Waimea Bay on the north shore of Oahu is known for a lovely beach and for the Waimea Falls. This photo was taken in the mid-1980s.
The beach can be dangerous. The waves are more suited to surfing than swimming.
The tree next to the life guard tower is full of finds. Surfers also store their valuables in hanging containers.
Waimea Falls are in the valley that runs to the bay. The road to the falls is over the bridge from the beach parking lot.
Drive to the end of the road where there is free parking, next to the visitors center.
The visitors center houses a restaurant, restrooms and a souvenir shop.
The entrance where you pay is a short walk from the visitors center.
Close to the entrance is a covered area where you can buy local Hawaiian handicraft.

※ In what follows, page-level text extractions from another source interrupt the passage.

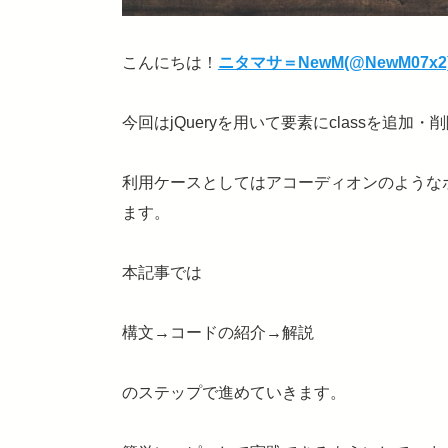
こんにちは！
ニタマサ＝NewM(@NewM07x2
今回はjQueryを用いて要素にclassを追
利用ケースとしてはアコーディオンのような
ます。
本記事では
構文→コードの紹介→解説
のステップで進めていきます。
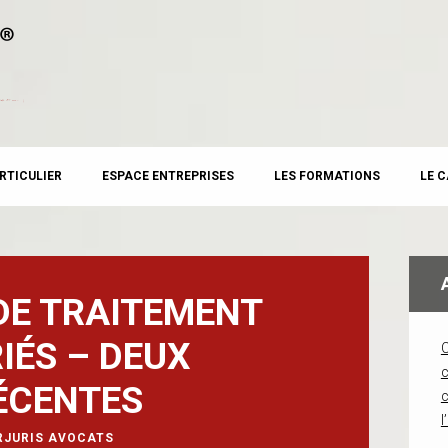
RTICULIER
ESPACE ENTREPRISES
LES FORMATIONS
LE 
DE TRAITEMENT
IÉS – DEUX
c
ÉCENTES
l
RJURIS AVOCATS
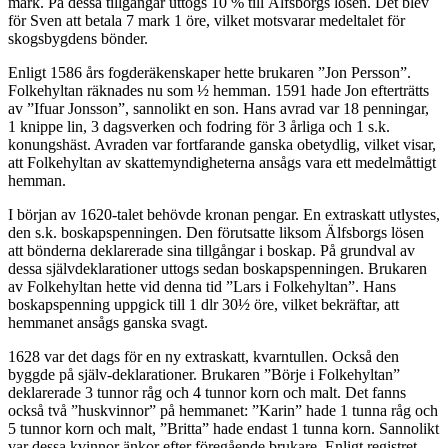
mark. På dessa tillgångar uttogs 10 % till Älfsborgs lösen. Det blev
för Sven att betala 7 mark 1 öre, vilket motsvarar medeltalet för
skogsbygdens bönder.
Enligt 1586 års fogderäkenskaper hette brukaren ”Jon Persson”.
Folkehyltan räknades nu som ½ hemman. 1591 hade Jon efterträtts
av ”Ifuar Jonsson”, sannolikt en son. Hans avrad var 18 penningar,
1 knippe lin, 3 dagsverken och fodring för 3 årliga och 1 s.k.
konungshäst. Avraden var fortfarande ganska obetydlig, vilket visar,
att Folkehyltan av skattemyndigheterna ansågs vara ett medelmåttigt
hemman.
I början av 1620-talet behövde kronan pengar. En extraskatt utlystes,
den s.k. boskapspenningen. Den förutsatte liksom Älfsborgs lösen
att bönderna deklarerade sina tillgångar i boskap. På grundval av
dessa självdeklarationer uttogs sedan boskapspenningen. Brukaren
av Folkehyltan hette vid denna tid ”Lars i Folkehyltan”. Hans
boskapspenning uppgick till 1 dlr 30½ öre, vilket bekräftar, att
hemmanet ansågs ganska svagt.
1628 var det dags för en ny extraskatt, kvarntullen. Också den
byggde på själv-deklarationer. Brukaren ”Börje i Folkehyltan”
deklarerade 3 tunnor råg och 4 tunnor korn och malt. Det fanns
också två ”huskvinnor” på hemmanet: ”Karin” hade 1 tunna råg och
5 tunnor korn och malt, ”Britta” hade endast 1 tunna korn. Sannolikt
var dessa kvinnor änkor efter föregående brukare. Enligt registret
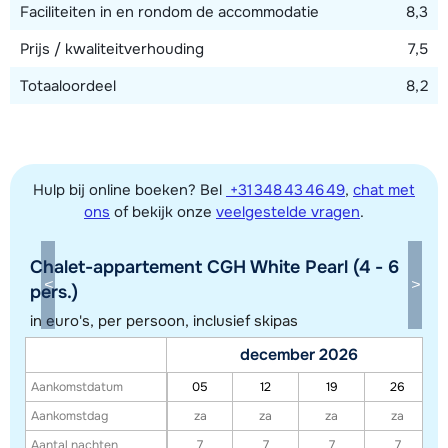
Faciliteiten in en rondom de accommodatie
8,3
Prijs / kwaliteitverhouding
7,5
Totaaloordeel
8,2
Hulp bij online boeken? Bel
+31 348 43 46 49
,
chat met
ons
of bekijk onze
veelgestelde vragen
.
Chalet-appartement CGH White Pearl (4 - 6
Toon alle accommodaties in dit gebied
pers.)
Deze kaart geeft een indicatie van de ligging van onze accommodaties. De
in euro's, per persoon, inclusief skipas
exacte locatie kan enigszins afwijken.
december 2026
Aankomstdatum
05
12
19
26
Aankomstdag
za
za
za
za
Aantal nachten
7
7
7
7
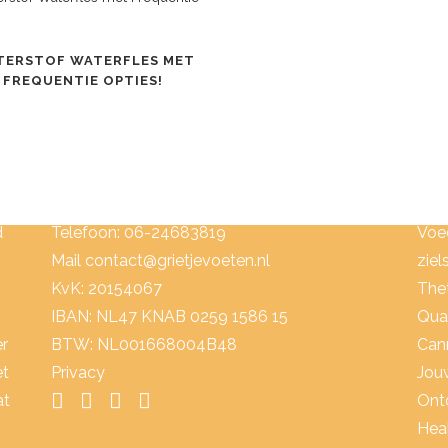
TERSTOF WATERFLES MET
FREQUENTIE OPTIES!
NEEM CONTACT OP:
CO
Kruisvennendijk 8, 6035 RT Ospel
Boe
d
Telefoon: 06-24683819
Voe
Mail
contact@grietjevoeten.nl
ziel
KvK: 20154067
The
IBAN: NL47 KNAB 0259 1586 15
Qua
er
BTW: NL001668004B48
Can
et
Privacy
Jouw
at
Ont
Heal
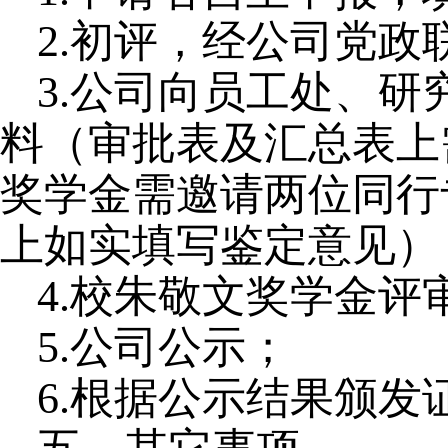
2.初评，经公司党
3.公司向员工处、
料（审批表及汇总表上
奖学金需邀请两位同行
上如实填写鉴定意见）
4.校朱敬文奖学金评
5.公司公示；
6.根据公示结果颁发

The path to the falls is easy to walk and not very steep.
One can ride to the falls on a little cart. Then one gets a guided tour and maybe even some local songs.
Close to the falls is a small store with drinks and ice cream, plus restrooms.
Swimming is allowed at the falls, but you must wear a life vest, supplied free by the lifeguards.
The waterfall and the pool, which is thirty feet/ ten meters deep.
The Waimea Falls botanical gardens offers a lot to see. There is a small village with traditional buildings. Each building is well described.
The village is protected by a tree canopy.
The village is surrounded by stones, and you must be careful not to step on them. Some stones are sacred.
A collection of different taro species grow next to the houses.
The plants are well marked.
By the entrance is a small pond with this special bird, the ‘Alae ‘Ula, Hawaiian Moorhen, Gallinula chloropus sandvicensis.
Other birds present are the white-rumped shama thrush Copsychus malabaricus.
Geckos are very common.
Some tiny geckos seemed to like to sit in and eat flowers.
There are many different types of trees, also well labelled.
This is a Kukui tree, Aleurites Mollocana.
Wauke, paper mulberry, Brosonetia papyrifera. Its bark was pounded by early Polynesians to make the warmest, most durable type of kapa cloth.
A sign that the garden is old is the impressive growth of Banyan trees, in some parts forming vaults of trunks and branches to walk under.
There are many parasitic plants growing high up on branches of old trees.
One of the many hibiscus varieties found in the garden.
Yellow lehua Metrosideros polymorpha. http://www.instanthawaii.com/cgi-bin/hi?Plants.ohia
Thanks to Ces Mooney for running the photo around parks and rangers to get an identification.
This red powder puff Calliandra haematocephala is very attractive to insects and butterflies.
This is a Pachystachys Lutea – Lollipop Plant or Golden Candle.
Emperors candlestick, Senna Alata, which is a poisonous plant.
There are many types of ginger plants in the garden, like this Alpinia Zerumbet.
This is a spiral ginger Costus Vargasii.
A Yellow Parrot Heliconia.
This is ginger Costus Scaber.
Noni fruit, Morinda citrifolia
This is a plant without a label. Very decorative, but what is it?
A spider lily of the genus Crinum.
This aggressive vine, Bauhinia vahlii, grows very fast.
The Bauhinia vahliaa totally covered a 30 ft tall monkey pod tree.
These are red Anthurium flowers.
There are so many flowers and plants that it is easy to spend several hours in the garden. But bring mosquito repellent, just in case. This is Heliconia psitacorum.
And when you leave Waimea, turn right and head for Fumis for a great lunch.
Shrimp in spicy garlic sauce with two scoop rice.